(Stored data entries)
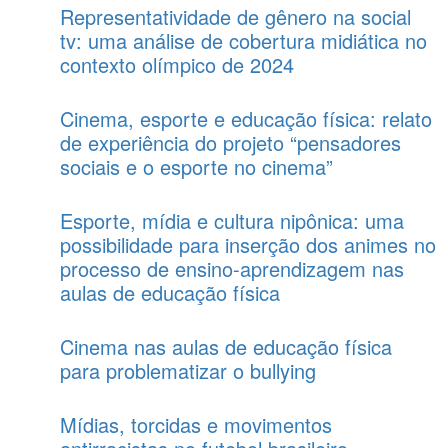
Representatividade de gênero na social
tv: uma análise de cobertura midiática no
contexto olímpico de 2024
Cinema, esporte e educação física: relato
de experiência do projeto “pensadores
sociais e o esporte no cinema”
Esporte, mídia e cultura nipônica: uma
possibilidade para inserção dos animes no
processo de ensino-aprendizagem nas
aulas de educação física
Cinema nas aulas de educação física
para problematizar o bullying
Mídias, torcidas e movimentos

PROBLEM TO SOLVE: What is needed is an exact retyping of every line from the one containing "Cinema nas aulas de educação física" through the final line of the entries, and only those lines.

EXERCISE SOLUTION:
Cinema nas aulas de educação física
para problematizar o bullying
Mídias, torcidas e movimentos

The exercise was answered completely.